* _Stored data entries_
__________________________________________________
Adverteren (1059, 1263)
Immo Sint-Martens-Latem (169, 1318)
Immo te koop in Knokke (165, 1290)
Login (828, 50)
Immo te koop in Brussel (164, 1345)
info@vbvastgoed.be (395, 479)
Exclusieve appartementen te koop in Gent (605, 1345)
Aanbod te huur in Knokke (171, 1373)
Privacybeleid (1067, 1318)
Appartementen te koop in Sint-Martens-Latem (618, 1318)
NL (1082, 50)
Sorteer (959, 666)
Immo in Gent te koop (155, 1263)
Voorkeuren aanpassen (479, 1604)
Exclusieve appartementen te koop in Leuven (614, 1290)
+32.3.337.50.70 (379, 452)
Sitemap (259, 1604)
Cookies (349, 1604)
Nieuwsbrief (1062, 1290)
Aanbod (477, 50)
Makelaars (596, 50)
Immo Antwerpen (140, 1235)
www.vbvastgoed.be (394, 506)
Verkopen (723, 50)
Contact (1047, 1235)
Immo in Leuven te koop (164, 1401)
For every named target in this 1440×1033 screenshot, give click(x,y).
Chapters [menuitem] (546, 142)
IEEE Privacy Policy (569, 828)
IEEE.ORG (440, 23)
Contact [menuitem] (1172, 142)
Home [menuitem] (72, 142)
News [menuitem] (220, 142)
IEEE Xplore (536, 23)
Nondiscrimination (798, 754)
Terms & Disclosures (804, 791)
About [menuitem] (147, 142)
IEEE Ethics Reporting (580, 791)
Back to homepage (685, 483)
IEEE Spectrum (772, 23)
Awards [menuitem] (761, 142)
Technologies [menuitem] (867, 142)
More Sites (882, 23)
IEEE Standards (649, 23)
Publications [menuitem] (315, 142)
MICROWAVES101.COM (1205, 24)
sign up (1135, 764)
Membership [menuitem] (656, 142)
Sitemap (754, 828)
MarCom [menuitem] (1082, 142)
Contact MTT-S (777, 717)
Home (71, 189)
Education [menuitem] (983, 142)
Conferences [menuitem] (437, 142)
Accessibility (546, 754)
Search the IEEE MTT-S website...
__________________________________________________
* _Directions for this task_
Make an exact copy of every line in the data.

* _Answer below_
Adverteren (1059, 1263)
Immo Sint-Martens-Latem (169, 1318)
Immo te koop in Knokke (165, 1290)
Login (828, 50)
Immo te koop in Brussel (164, 1345)
info@vbvastgoed.be (395, 479)
Exclusieve appartementen te koop in Gent (605, 1345)
Aanbod te huur in Knokke (171, 1373)
Privacybeleid (1067, 1318)
Appartementen te koop in Sint-Martens-Latem (618, 1318)
NL (1082, 50)
Sorteer (959, 666)
Immo in Gent te koop (155, 1263)
Voorkeuren aanpassen (479, 1604)
Exclusieve appartementen te koop in Leuven (614, 1290)
+32.3.337.50.70 (379, 452)
Sitemap (259, 1604)
Cookies (349, 1604)
Nieuwsbrief (1062, 1290)
Aanbod (477, 50)
Makelaars (596, 50)
Immo Antwerpen (140, 1235)
www.vbvastgoed.be (394, 506)
Verkopen (723, 50)
Contact (1047, 1235)
Immo in Leuven te koop (164, 1401)
For every named target in this 1440×1033 screenshot, give click(x,y).
Chapters [menuitem] (546, 142)
IEEE Privacy Policy (569, 828)
IEEE.ORG (440, 23)
Contact [menuitem] (1172, 142)
Home [menuitem] (72, 142)
News [menuitem] (220, 142)
IEEE Xplore (536, 23)
Nondiscrimination (798, 754)
Terms & Disclosures (804, 791)
About [menuitem] (147, 142)
IEEE Ethics Reporting (580, 791)
Back to homepage (685, 483)
IEEE Spectrum (772, 23)
Awards [menuitem] (761, 142)
Technologies [menuitem] (867, 142)
More Sites (882, 23)
IEEE Standards (649, 23)
Publications [menuitem] (315, 142)
MICROWAVES101.COM (1205, 24)
sign up (1135, 764)
Membership [menuitem] (656, 142)
Sitemap (754, 828)
MarCom [menuitem] (1082, 142)
Contact MTT-S (777, 717)
Home (71, 189)
Education [menuitem] (983, 142)
Conferences [menuitem] (437, 142)
Accessibility (546, 754)
Search the IEEE MTT-S website...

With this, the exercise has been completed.